Making Python not awful with containers
Overview
Teaching: 0 min
Exercises: 20 minQuestions
Objectives
Embed a Python app in a container and run it
Why can Python be Awful?
Python is a great language for doing all kinds of work.
Build and run a dockerised Python app
This is a quick Python data science example. We’ll build a Python container, add a simple Python app, and run it.
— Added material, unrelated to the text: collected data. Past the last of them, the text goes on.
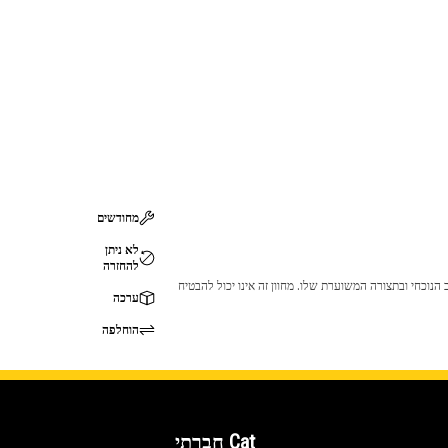
מחודשים
לא ניתן
להחזרה
 לכך שהמוצר לא יתאים לציוד ה-Cat שלך. אנא התייעץ עם סוכן ה-Cat שלך לפני הרכישה כדי לוודא שחלק זה מתאים לציוד ה-Cat שלך במצב הנוכחי ובתצורה המשוערת שלו. מחוון זה אינו יכול להבטיח
ערכה
הוחלפה
Cat חברתי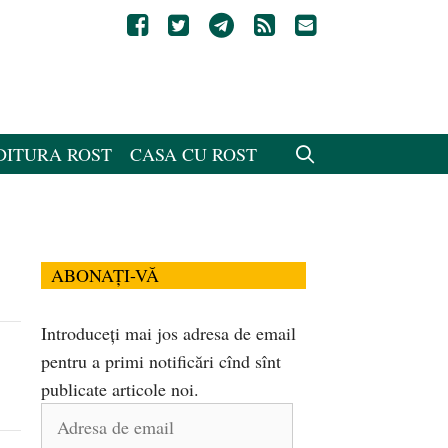
DITURA ROST
CASA CU ROST
ABONAȚI-VĂ
Introduceți mai jos adresa de email
pentru a primi notificări cînd sînt
publicate articole noi.
Adresa
de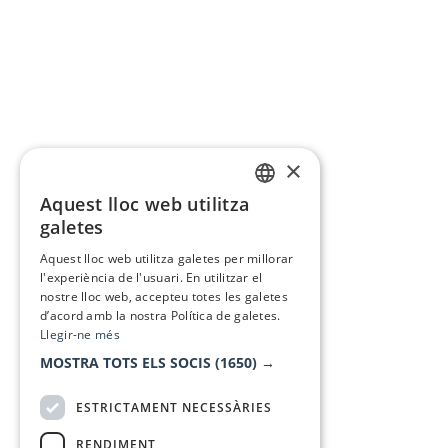
×
Aquest lloc web utilitza
CATALAN
galetes
SPANISH
Aquest lloc web utilitza galetes per millorar
l'experiència de l'usuari. En utilitzar el
nostre lloc web, accepteu totes les galetes
d’acord amb la nostra Política de galetes.
Llegir-ne més
MOSTRA TOTS ELS SOCIS
(1650) →
ESTRICTAMENT NECESSÀRIES
RENDIMENT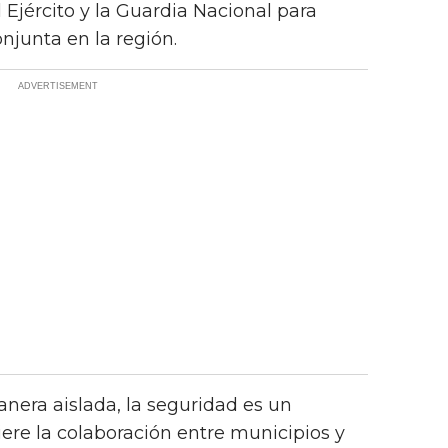
Ejército y la Guardia Nacional para
onjunta en la región.
nera aislada, la seguridad es un
iere la colaboración entre municipios y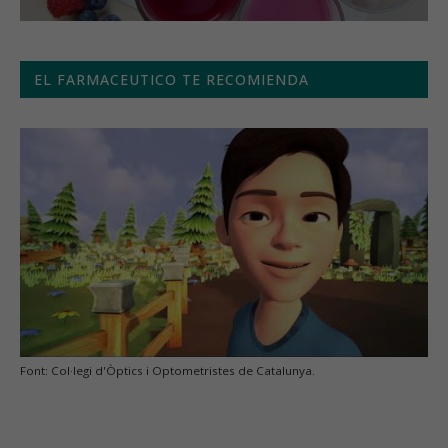
EL FARMACEUTICO TE RECOMIENDA
Font: Col·legi d'Òptics i Optometristes de Catalunya.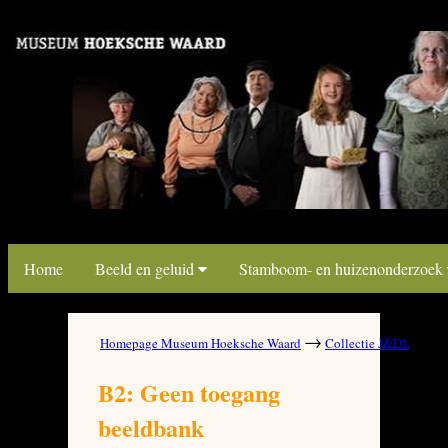
link map beeldbank
link map beeldbank
Home
Beeld en geluid
Stamboom- en huizenonderzoek
→
→
Homepage Museum Hoeksche Waard
Collectie J&DL
B2
B2: Geen toegang
beeldbank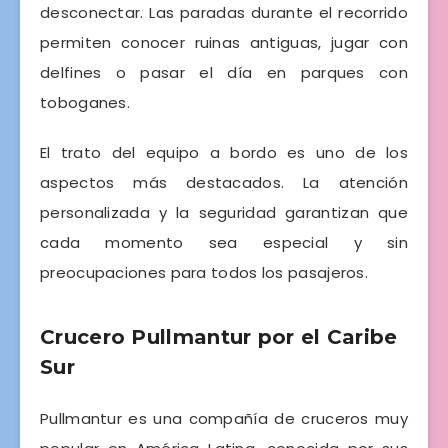
desconectar. Las paradas durante el recorrido
permiten conocer ruinas antiguas, jugar con
delfines o pasar el día en parques con
toboganes.
El trato del equipo a bordo es uno de los
aspectos más destacados. La atención
personalizada y la seguridad garantizan que
cada momento sea especial y sin
preocupaciones para todos los pasajeros.
Crucero Pullmantur por el Caribe
Sur
Pullmantur es una compañía de cruceros muy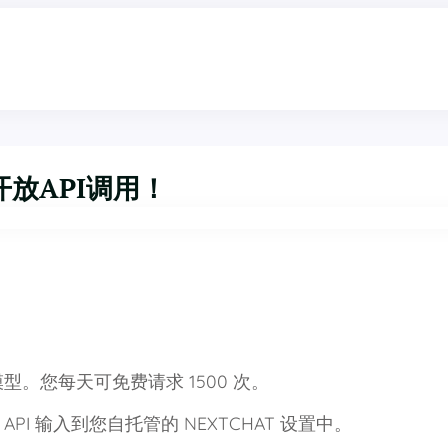
p已开放API调用！
。您每天可免费请求 1500 次。
API 输入到您自托管的 NEXTCHAT 设置中。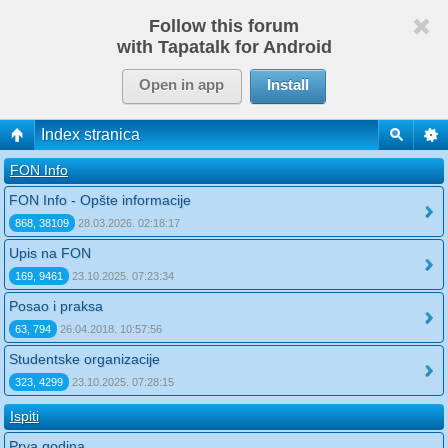
Follow this forum
with Tapatalk for Android
Open in app
Install
Index stranica
FON Info
FON Info - Opšte informacije
868, 38109
28.03.2026. 02:18:17
Upis na FON
169, 9461
23.10.2025. 07:23:34
Posao i praksa
63, 794
26.04.2018. 10:57:56
Studentske organizacije
323, 4299
23.10.2025. 07:28:15
Ispiti
Prva godina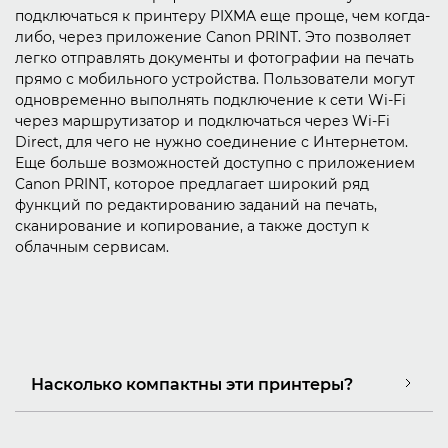
подключаться к принтеру PIXMA еще проще, чем когда-
либо, через приложение Canon PRINT. Это позволяет
легко отправлять документы и фотографии на печать
прямо с мобильного устройства. Пользователи могут
одновременно выполнять подключение к сети Wi-Fi
через маршрутизатор и подключаться через Wi-Fi
Direct, для чего не нужно соединение с Интернетом.
Еще больше возможностей доступно с приложением
Canon PRINT, которое предлагает широкий ряд
функций по редактированию заданий на печать,
сканирование и копирование, а также доступ к
облачным сервисам.
Насколько компактны эти принтеры?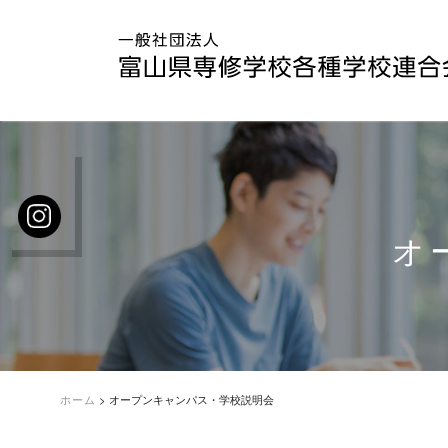
オ
ホーム
>
オープンキャンパス・学校説明会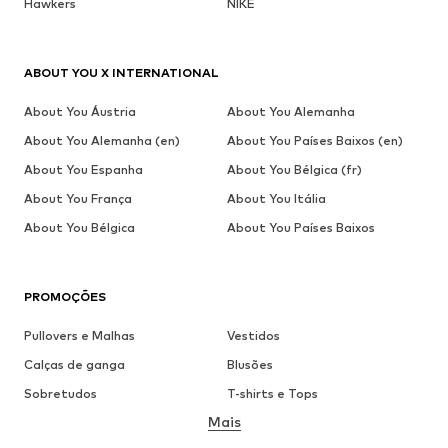
Hawkers
NIKE
ABOUT YOU X INTERNATIONAL
About You Áustria
About You Alemanha
About You Alemanha (en)
About You Países Baixos (en)
About You Espanha
About You Bélgica (fr)
About You França
About You Itália
About You Bélgica
About You Países Baixos
PROMOÇÕES
Pullovers e Malhas
Vestidos
Calças de ganga
Blusões
Sobretudos
T-shirts e Tops
Mais
Calças
Roupa interior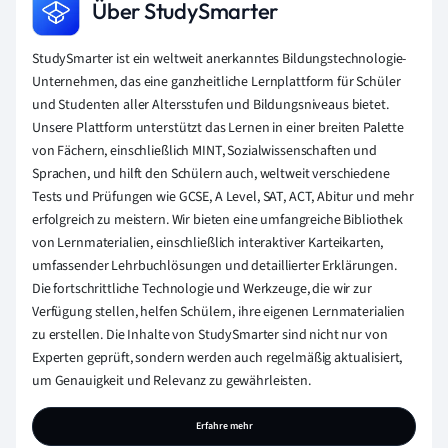
Über StudySmarter
StudySmarter ist ein weltweit anerkanntes Bildungstechnologie-
Unternehmen, das eine ganzheitliche Lernplattform für Schüler
und Studenten aller Altersstufen und Bildungsniveaus bietet.
Unsere Plattform unterstützt das Lernen in einer breiten Palette
von Fächern, einschließlich MINT, Sozialwissenschaften und
Sprachen, und hilft den Schülern auch, weltweit verschiedene
Tests und Prüfungen wie GCSE, A Level, SAT, ACT, Abitur und mehr
erfolgreich zu meistern. Wir bieten eine umfangreiche Bibliothek
von Lernmaterialien, einschließlich interaktiver Karteikarten,
umfassender Lehrbuchlösungen und detaillierter Erklärungen.
Die fortschrittliche Technologie und Werkzeuge, die wir zur
Verfügung stellen, helfen Schülern, ihre eigenen Lernmaterialien
zu erstellen. Die Inhalte von StudySmarter sind nicht nur von
Experten geprüft, sondern werden auch regelmäßig aktualisiert,
um Genauigkeit und Relevanz zu gewährleisten.
Erfahre mehr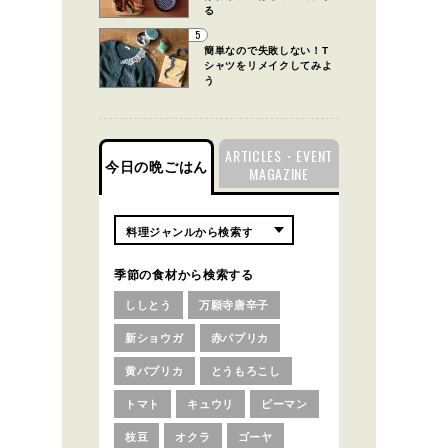
る
5
簡単なので失敗しない！T
シャツをリメイクしてみよ
う
ARTICLES・EVENT
今日の晩ごはん
MAGAZINE
季節の食材から検索する
ししとう
万願寺唐辛子
新ショウガ
赤パプリカ
黄パプリカ
とうもろこし
トマト
キュウリ
ピーマン
枝豆
オクラ
ゴーヤ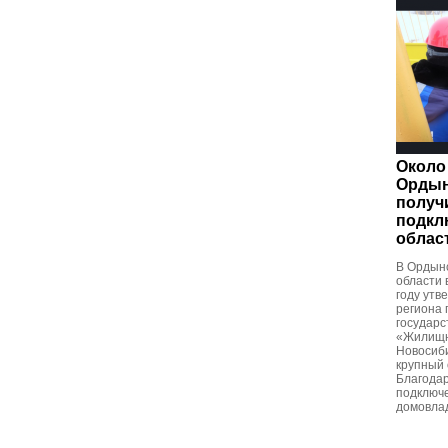
Около
Ордын
получ
подклю
облас
В Ордын
области 
году утв
региона
государ
«Жилищн
Новосиби
крупный 
Благодар
подключе
домовлад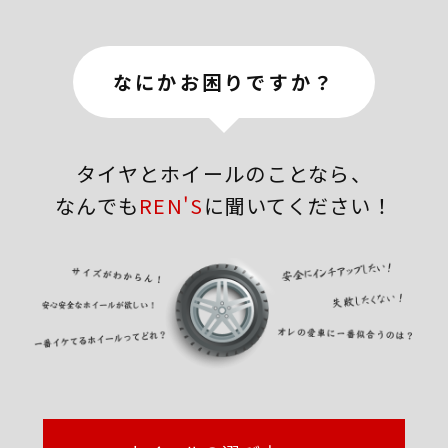
なにかお困りですか？
タイヤとホイールのことなら、
なんでも
REN'S
に聞いてください！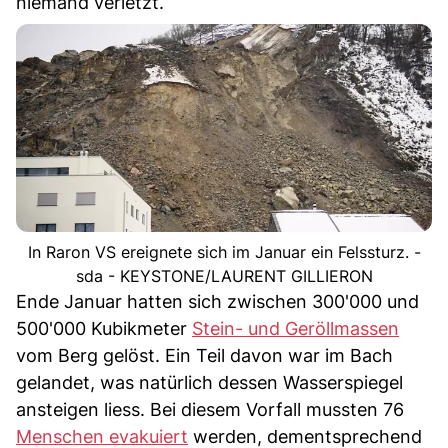
niemand verletzt.
In Raron VS ereignete sich im Januar ein Felssturz. -
sda - KEYSTONE/LAURENT GILLIERON
Ende Januar hatten sich zwischen 300'000 und
500'000 Kubikmeter
Stein- und Geröllmassen
vom Berg gelöst. Ein Teil davon war im Bach
gelandet, was natürlich dessen Wasserspiegel
ansteigen liess. Bei diesem Vorfall mussten 76
Menschen evakuiert
werden, dementsprechend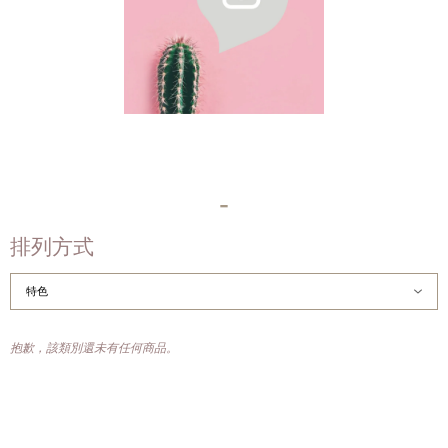
-
排列方式
抱歉，該類別還未有任何商品。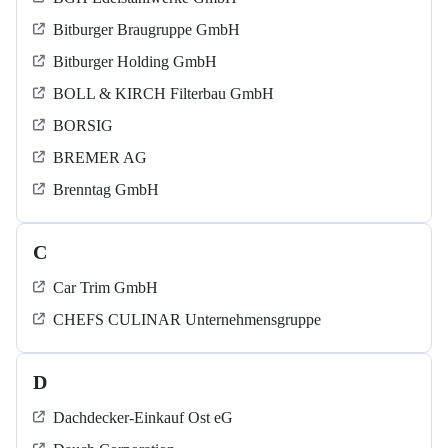
Bitburger Braugruppe GmbH
Bitburger Holding GmbH
BOLL & KIRCH Filterbau GmbH
BORSIG
BREMER AG
Brenntag GmbH
C
Car Trim GmbH
CHEFS CULINAR Unternehmensgruppe
D
Dachdecker-Einkauf Ost eG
To begin, let’s clone another repo:
$ git clone https://github.com/skjerven/python-demo.git
$ cd python-demo
There a few files here:
Dockerfile
: outlines how we’ll build our container
# Use an official Python runtime as a parent image
FROM python:3.6-slim
# Set the working directory to /app
WORKDIR /app
# Copy the current directory contents into the container at /app
ADD . /app
# Install any needed packages specified in requirements.txt
RUN pip install -r requirements.txt
# Define environment variable
ENV NAME World
# Run app.py when the container launches
CMD ["python", "my_app.py"]
requirements.txt
: what python packages we want to install with pip
numpy
scipy
scikit-learn
my_app.py
: a simple python app that builds a decision tree using Scikit-Learn
from sklearn import tree
#DataSet
#[size,weight,texture]
X = [[181, 80, 44], [177, 70, 43], [160, 60, 38], [154, 54, 37],[166, 65, 40],
[190, 90, 47], [175, 64, 39],
[177, 70, 40], [159, 55, 37], [171, 75, 42], [181, 85, 43]]
Y = ['apple', 'apple', 'orange', 'orange', 'apple', 'apple', 'orange', 'orange',
'orange', 'apple', 'apple']
#classifier - DecisionTreeClassifier
clf_tree = tree.DecisionTreeClassifier();
clf_tree = clf_tree.fit(X,Y);
#test_data
test_data = [[190,70,42],[172,64,39],[182,80,42]];
#prediction
prediction_tree = clf_tree.predict(test_data);
print("Prediction of DecisionTreeClassifier:",prediction_tree);
There are some aspects of this Dockerfile that are worth mentioning:
- we are using the base image
python:3.6-slim
, which comes from the official Python repository on Docker Hub; images in this repo whose tag hasslim
are characterised by a very small size, in this case about 100 MB as opposed to about 400 MB for theminiconda3
image; - the Docker instruction
ADD
permits to copy the content of the build context from the host machine inside the container image; - the
CMD
instruction sets the default behaviour for this container: running the embedded Python app; - finally, note from the requirement libraries that this is quite a standard scientific Python stack.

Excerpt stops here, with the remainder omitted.